> **Data extracts**:
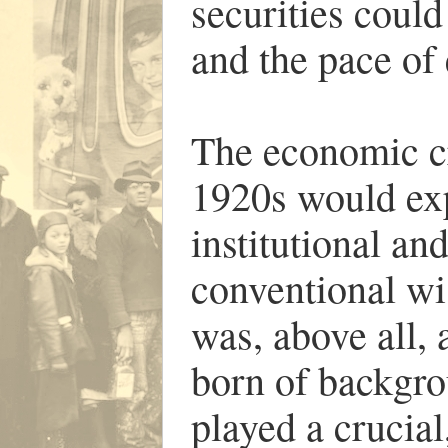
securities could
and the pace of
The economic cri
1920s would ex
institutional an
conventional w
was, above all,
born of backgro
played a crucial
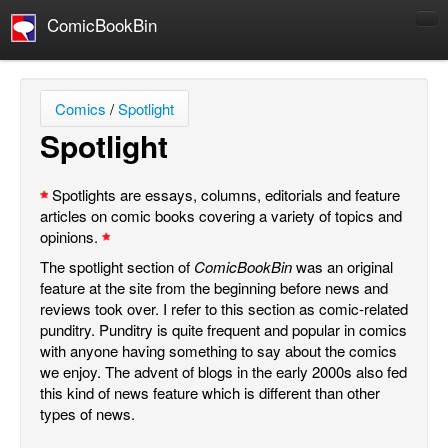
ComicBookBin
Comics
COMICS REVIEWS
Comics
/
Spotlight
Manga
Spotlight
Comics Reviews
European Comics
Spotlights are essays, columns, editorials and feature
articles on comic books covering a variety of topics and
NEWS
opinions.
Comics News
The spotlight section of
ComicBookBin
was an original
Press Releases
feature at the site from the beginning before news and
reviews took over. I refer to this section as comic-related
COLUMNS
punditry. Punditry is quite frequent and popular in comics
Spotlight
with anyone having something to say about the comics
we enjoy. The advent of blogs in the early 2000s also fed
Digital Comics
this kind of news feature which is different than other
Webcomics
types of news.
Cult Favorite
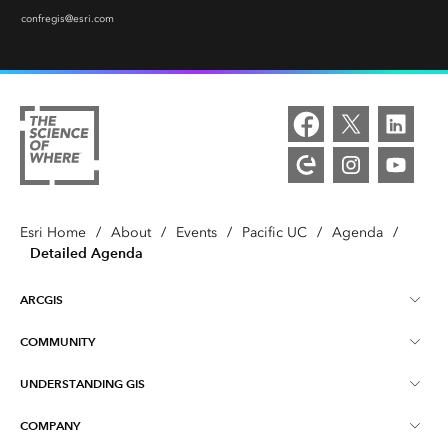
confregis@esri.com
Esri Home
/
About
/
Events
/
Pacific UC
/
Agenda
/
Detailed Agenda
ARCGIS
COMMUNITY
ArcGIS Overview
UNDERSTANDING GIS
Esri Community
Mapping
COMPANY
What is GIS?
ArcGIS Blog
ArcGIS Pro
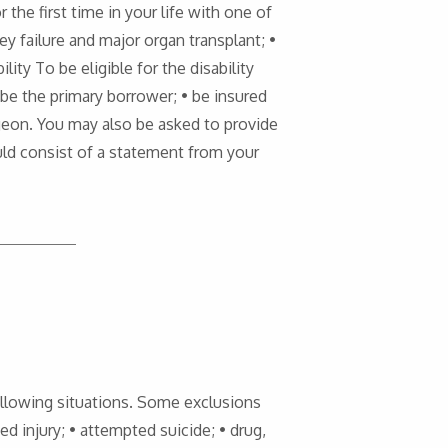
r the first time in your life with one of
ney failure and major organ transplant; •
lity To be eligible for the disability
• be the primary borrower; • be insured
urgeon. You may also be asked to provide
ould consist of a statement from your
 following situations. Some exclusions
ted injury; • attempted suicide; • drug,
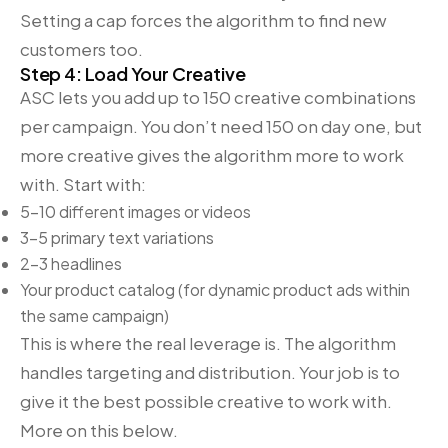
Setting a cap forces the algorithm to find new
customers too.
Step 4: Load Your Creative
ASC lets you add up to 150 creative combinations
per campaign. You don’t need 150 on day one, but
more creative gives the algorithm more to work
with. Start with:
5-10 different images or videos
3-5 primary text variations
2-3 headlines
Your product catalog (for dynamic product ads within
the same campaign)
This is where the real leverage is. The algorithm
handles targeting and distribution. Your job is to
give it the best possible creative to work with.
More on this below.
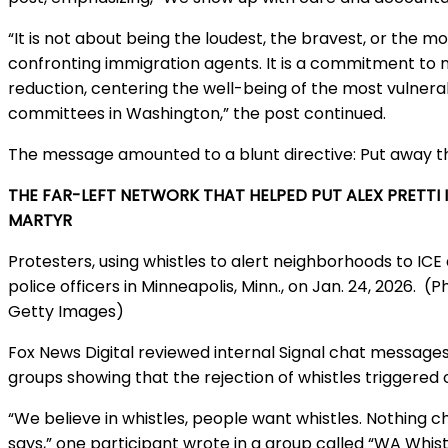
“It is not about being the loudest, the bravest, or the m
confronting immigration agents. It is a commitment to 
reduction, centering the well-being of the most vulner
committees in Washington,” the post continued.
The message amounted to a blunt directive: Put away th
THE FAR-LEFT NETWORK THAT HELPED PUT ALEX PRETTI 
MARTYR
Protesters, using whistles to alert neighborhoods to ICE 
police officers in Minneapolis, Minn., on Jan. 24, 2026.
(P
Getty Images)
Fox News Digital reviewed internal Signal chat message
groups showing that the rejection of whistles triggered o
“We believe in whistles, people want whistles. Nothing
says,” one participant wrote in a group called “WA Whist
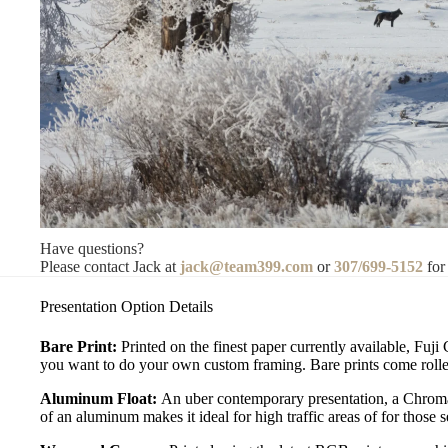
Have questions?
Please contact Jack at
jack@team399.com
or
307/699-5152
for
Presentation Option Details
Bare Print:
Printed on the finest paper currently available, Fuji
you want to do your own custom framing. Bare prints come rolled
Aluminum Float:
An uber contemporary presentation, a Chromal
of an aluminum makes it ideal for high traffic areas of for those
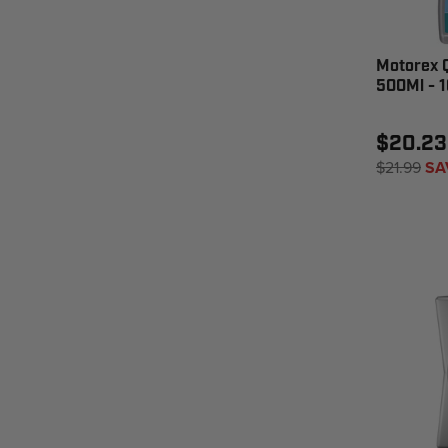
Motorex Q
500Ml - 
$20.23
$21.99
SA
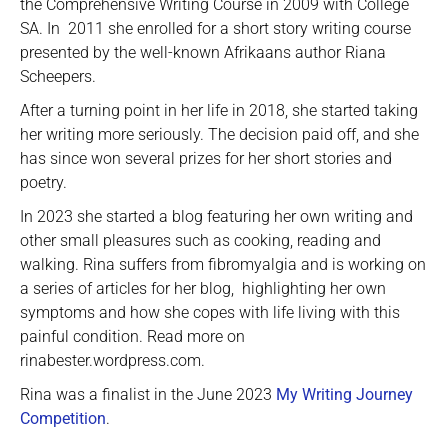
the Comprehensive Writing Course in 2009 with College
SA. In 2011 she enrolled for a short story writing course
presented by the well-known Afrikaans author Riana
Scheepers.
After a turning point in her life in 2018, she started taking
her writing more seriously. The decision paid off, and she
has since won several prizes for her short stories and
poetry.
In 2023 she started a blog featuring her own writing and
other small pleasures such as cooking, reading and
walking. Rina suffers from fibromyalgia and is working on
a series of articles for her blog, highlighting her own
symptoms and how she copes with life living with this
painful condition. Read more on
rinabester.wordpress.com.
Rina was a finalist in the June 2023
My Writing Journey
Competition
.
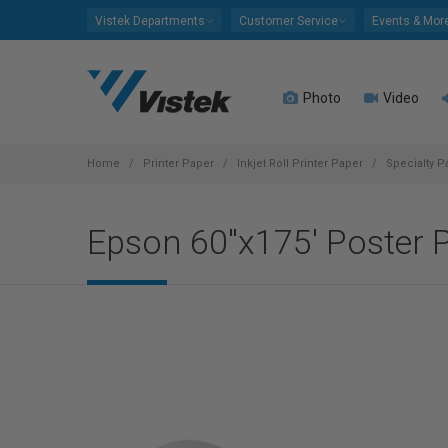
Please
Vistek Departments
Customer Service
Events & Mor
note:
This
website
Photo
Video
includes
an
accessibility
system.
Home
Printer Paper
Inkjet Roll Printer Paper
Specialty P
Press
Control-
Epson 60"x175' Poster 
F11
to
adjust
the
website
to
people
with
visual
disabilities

> **Exercise**:
Give an exact copy of the listing, without its pictures.

> **Written answer**:
securities could
and the pace of
The economic cri
1920s would ex
institutional an
conventional w
was, above all,
born of backgro
played a crucial
ComicBookBin
Comics
COMICS REVIEWS
Comics
/
Spotlight
Manga
Spotlight
Comics Reviews
European Comics
Spotlights are essays, columns, editorials and feature
articles on comic books covering a variety of topics and
NEWS
opinions.
Comics News
The spotlight section of
ComicBookBin
was an original
Press Releases
feature at the site from the beginning before news and
reviews took over. I refer to this section as comic-related
COLUMNS
punditry. Punditry is quite frequent and popular in comics
Spotlight
with anyone having something to say about the comics
we enjoy. The advent of blogs in the early 2000s also fed
Digital Comics
this kind of news feature which is different than other
Webcomics
types of news.
Cult Favorite
confregis@esri.com
Esri Home
/
About
/
Events
/
Pacific UC
/
Agenda
/
Detailed Agenda
ARCGIS
COMMUNITY
ArcGIS Overview
UNDERSTANDING GIS
Esri Community
Mapping
COMPANY
What is GIS?
ArcGIS Blog
ArcGIS Pro
r the first time in your life with one of
ney failure and major organ transplant; •
lity To be eligible for the disability
• be the primary borrower; • be insured
urgeon. You may also be asked to provide
ould consist of a statement from your
 following situations. Some exclusions
ted injury; • attempted suicide; • drug,
Setting a cap forces the algorithm to find new
customers too.
Step 4: Load Your Creative
ASC lets you add up to 150 creative combinations
per campaign. You don’t need 150 on day one, but
more creative gives the algorithm more to work
with. Start with:
5-10 different images or videos
3-5 primary text variations
2-3 headlines
Your product catalog (for dynamic product ads within
the same campaign)
This is where the real leverage is. The algorithm
handles targeting and distribution. Your job is to
give it the best possible creative to work with.
More on this below.
“It is not about being the loudest, the bravest, or the m
confronting immigration agents. It is a commitment to 
reduction, centering the well-being of the most vulner
committees in Washington,” the post continued.
The message amounted to a blunt directive: Put away th
THE FAR-LEFT NETWORK THAT HELPED PUT ALEX PRETTI 
MARTYR
Protesters, using whistles to alert neighborhoods to ICE 
police officers in Minneapolis, Minn., on Jan. 24, 2026.
(P
Getty Images)
Fox News Digital reviewed internal Signal chat message
groups showing that the rejection of whistles triggered o
“We believe in whistles, people want whistles. Nothing
says,” one participant wrote in a group called “WA Whist
Have questions?
Please contact Jack at
jack@team399.com
or
307/699-5152
for
Presentation Option Details
Bare Print:
Printed on the finest paper currently available, Fuji
you want to do your own custom framing. Bare prints come rolled
Aluminum Float:
An uber contemporary presentation, a Chromal
of an aluminum makes it ideal for high traffic areas of for those
Motorex Q
500Ml - 
$20.23
$21.99
SA
the Comprehensive Writing Course in 2009 with College
SA. In 2011 she enrolled for a short story writing course
presented by the well-known Afrikaans author Riana
Scheepers.
After a turning point in her life in 2018, she started taking
her writing more seriously. The decision paid off, and she
has since won several prizes for her short stories and
poetry.
In 2023 she started a blog featuring her own writing and
other small pleasures such as cooking, reading and
walking. Rina suffers from fibromyalgia and is working on
a series of articles for her blog, highlighting her own
symptoms and how she copes with life living with this
painful condition. Read more on
rinabester.wordpress.com.
Rina was a finalist in the June 2023
My Writing Journey
Competition
.
Please
Vistek Departments
Customer Service
Events & Mor
note:
This
website
Photo
Video
includes
an
accessibility
system.
Home
Printer Paper
Inkjet Roll Printer Paper
Specialty P
Press
Control-
Epson 60"x175' Poster 
F11
to
adjust
the
website
to
people
with
visual
disabilities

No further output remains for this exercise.